The MIT Press has done the English-speaking world the great favor of translating a book called Communism for Kids by Bini Adamczak from its original German. The mere existence of this book proves that Marxist haven’t yet figured out that their ideology leads to nothing but ruin.
Before we consider the aspects of communism left out by Communism for Kids, there are a few points we must concede at the beginning. Yes, it funny that a book that sets out to instruct young people in communism is sold on Amazon, instead of distributed free by the MIT Press. Surely they wouldn’t argue they don’t have the ability to distribute it for free as widely as Chairman Mao’s Little Red Book? The whole Amazon angle is double hilarious considering that as of this writing, the book is on sale for 25 percent off the regular price. Using the market forces of supply and demand to sell more copies of Communism for Kids would get everyone involved arrested in their dream communist country.
Secondly, there is the author herself. From Amazon’s “about the author” section: “Bini Adamczak is a Berlin-based social theorist and artist. She writes on political theory, queer politics, and the past future of revolutions.” Why are the books promoting communism always written by artists and those that study queer politics, instead of people that grew up repressed by communist regimes? What Bini Adamczak and most of her special type of communists fail to comprehend is that under many of history’s most famous communist governments, they’d be among the first up against the wall. Che Guevara hated homosexuals and opened a concentration camp in Cuba to “reform” them.
The Amazon listing for Communism for Kids includes this description of the book:
Once upon a time, people yearned to be free of the misery of capitalism. How could their dreams come true? This little book proposes a different kind of communism, one that is true to its ideals and free from authoritarianism. Offering relief for many who have been numbed by Marxist exegesis and given headaches by the earnest pompousness of socialist politics, it presents political theory in the simple terms of a children’s story, accompanied by illustrations of lovable little revolutionaries experiencing their political awakening.
Naturally, the action unfolds in a fairytale setting, bringing to mind the tired old canard of college Marxists everywhere, “real communism has never been properly implemented.” Even with a children’s story setting and cute illustrations, Communism for Kids will have a tough job convincing its intended audience that communism is the best — there is evidence that the generation following millennials is becoming quite conservative, in part as a backlash against leftists who embrace Marx in the same way Bini Adamczak has.

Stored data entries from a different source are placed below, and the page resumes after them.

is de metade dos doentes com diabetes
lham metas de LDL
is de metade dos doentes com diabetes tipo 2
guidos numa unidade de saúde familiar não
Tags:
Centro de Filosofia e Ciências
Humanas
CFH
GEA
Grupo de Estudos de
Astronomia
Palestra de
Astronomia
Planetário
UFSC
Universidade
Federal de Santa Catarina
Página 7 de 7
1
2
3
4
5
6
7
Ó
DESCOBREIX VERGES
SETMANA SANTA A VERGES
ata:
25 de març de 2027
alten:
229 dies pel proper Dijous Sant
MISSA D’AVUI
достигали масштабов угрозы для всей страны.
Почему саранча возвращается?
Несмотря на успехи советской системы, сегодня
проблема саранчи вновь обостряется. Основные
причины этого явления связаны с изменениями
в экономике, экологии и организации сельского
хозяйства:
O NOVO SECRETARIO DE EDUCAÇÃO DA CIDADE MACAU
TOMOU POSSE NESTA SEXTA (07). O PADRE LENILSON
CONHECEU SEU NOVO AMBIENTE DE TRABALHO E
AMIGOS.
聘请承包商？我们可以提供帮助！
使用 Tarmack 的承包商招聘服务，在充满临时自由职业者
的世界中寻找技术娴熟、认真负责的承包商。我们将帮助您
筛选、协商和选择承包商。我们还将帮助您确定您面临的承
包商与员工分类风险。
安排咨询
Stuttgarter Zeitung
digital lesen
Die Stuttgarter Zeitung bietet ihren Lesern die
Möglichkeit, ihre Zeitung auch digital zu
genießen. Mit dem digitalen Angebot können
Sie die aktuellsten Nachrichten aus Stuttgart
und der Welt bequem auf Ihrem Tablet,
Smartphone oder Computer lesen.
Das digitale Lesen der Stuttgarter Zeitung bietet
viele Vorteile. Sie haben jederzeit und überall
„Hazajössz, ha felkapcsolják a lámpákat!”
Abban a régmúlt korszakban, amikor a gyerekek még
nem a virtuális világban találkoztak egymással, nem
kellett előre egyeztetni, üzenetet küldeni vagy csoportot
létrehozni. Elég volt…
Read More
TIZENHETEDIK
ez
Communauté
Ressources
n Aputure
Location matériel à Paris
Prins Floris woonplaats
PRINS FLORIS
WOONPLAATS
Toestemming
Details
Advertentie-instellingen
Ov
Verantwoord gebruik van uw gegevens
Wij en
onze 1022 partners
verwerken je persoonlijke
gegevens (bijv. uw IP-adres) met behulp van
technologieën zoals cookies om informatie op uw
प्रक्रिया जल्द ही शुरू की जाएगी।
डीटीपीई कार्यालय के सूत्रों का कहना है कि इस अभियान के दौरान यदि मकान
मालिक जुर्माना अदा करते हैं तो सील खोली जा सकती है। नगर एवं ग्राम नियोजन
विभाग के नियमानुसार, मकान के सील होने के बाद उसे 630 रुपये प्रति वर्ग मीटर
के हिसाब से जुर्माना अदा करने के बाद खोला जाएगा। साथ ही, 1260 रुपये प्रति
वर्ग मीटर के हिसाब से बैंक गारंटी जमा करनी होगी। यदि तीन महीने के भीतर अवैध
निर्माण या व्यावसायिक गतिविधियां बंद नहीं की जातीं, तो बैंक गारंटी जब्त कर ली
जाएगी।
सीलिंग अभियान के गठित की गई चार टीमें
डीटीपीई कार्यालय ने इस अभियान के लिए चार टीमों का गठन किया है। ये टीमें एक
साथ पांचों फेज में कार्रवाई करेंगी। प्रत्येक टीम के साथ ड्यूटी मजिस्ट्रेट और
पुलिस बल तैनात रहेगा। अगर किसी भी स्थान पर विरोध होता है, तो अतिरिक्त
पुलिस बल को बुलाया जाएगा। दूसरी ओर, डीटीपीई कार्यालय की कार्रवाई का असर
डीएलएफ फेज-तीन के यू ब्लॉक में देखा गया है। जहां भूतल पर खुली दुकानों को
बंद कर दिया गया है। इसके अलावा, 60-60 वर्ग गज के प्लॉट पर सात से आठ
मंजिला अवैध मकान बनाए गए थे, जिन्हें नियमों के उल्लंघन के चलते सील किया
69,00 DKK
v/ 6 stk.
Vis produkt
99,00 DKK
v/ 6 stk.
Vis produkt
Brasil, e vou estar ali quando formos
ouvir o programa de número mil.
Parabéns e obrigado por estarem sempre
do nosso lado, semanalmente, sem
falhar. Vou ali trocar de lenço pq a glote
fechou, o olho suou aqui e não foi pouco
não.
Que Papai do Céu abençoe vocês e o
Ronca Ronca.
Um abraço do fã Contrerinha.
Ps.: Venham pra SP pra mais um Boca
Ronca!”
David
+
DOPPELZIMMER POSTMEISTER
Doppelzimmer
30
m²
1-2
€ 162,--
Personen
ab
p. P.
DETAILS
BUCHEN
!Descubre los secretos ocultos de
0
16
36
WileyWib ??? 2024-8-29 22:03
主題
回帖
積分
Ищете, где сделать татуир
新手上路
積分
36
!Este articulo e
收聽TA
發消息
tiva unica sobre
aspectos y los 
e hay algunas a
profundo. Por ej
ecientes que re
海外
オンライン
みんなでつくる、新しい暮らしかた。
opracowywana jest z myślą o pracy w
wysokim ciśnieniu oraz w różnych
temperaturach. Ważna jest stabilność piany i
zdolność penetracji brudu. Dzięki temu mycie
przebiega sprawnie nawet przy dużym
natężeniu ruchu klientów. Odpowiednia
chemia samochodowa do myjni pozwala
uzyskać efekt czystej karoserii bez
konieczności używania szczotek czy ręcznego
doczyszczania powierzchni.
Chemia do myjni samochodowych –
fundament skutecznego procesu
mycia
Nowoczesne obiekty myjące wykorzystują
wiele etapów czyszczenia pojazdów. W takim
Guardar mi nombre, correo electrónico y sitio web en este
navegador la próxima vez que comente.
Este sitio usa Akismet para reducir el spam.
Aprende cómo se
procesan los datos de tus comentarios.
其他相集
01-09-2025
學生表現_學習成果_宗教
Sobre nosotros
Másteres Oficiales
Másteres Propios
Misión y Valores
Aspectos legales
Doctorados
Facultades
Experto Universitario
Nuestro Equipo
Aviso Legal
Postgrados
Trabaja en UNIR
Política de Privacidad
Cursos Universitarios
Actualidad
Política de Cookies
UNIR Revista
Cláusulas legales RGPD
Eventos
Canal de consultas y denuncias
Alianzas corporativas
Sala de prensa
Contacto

But what is important about Communism for Kids isn’t whatever Marxist bilge is included, but the real world facts of communism that every kid should learn.
For example, it doesn’t include anything about the way Communist leaders ruthlessly consolidate power by eliminating their enemies. The book The Commissar Vanishes by David King studies the chilling way Stalin’s regime manipulated photographs as members of his circle were sacrificed to maintain his power. Many photos start with a crowd of people and end up with just two, or in some cases Stalin alone. For younger readers, this was at least fifty years before Photoshop existed, and photo manipulation was done by skilled craftsmen. This book will teach any young person everything they need to know about communism.
In case you think bumping off rivals is ancient communist history, the half-brother of the leader of North Korea died mysteriously this year.
Speaking of North Korea, Communism for Kids doesn’t touch on the famine that seems to be a required aspect of every communist country, along with armies that march funny, the color red, and an obsession with controlling every part of people’s lives. Famine has cost the lives of untold millions in North Korea, along with much greater numbers in other communist countries like the People’s Republic of China. In some cases, these famines were due to killing or imprisoning those with the knowledge to properly work the land, like landowners and the educated, but in others, they are simply due to the draconian ways communist governments maintain their control. Take for example the recent news out of Venezuela, where the government’s answer to bread shortages was to arrest the bakers.
If famine always follows communism, its related evil of mass imprisonment and execution are always close behind. Bini doubtlessly steered clear of the Gulag Archipelago and North Korea’s similar prison camps. There aren’t any cutesy illustrations of who is deemed an enemy of the state and executed for their (often dreamed up) crimes. It isn’t for lack of examples, like the Khmer Rouge in Cambodia who killed about 25 percent of the population.
Famine, executions, and the other ways communist regimes have found to kill their own people accounted for an estimated 94 million deaths in the 20th century. But according to Bini, the jury is still out on communism.
Some of communism’s most interesting moments are cartoonish enough that they could take the place of whatever children’s stories Bini could dream up. For example, Chairman Mao’s “Hundred Flower Movement,” in which disaffected intellectuals were invited to criticize Mao’s government but then most that did were arrested for political crimes.
Breitbart News will not be doing a proper review of Communism for Kids, out of respect for communists outraged that this book is being sold (and touted as #1 in Amazon’s “Children’s Government Books”). But we are left with two questions:
Doesn’t the MIT Press have anything better to do? Secondly, has Bini Adamczak paid the fee to visit Karl Marx’s grave to read her book to him? It’s a tourist trap now if you didn’t know, proving once again that capitalism always wins.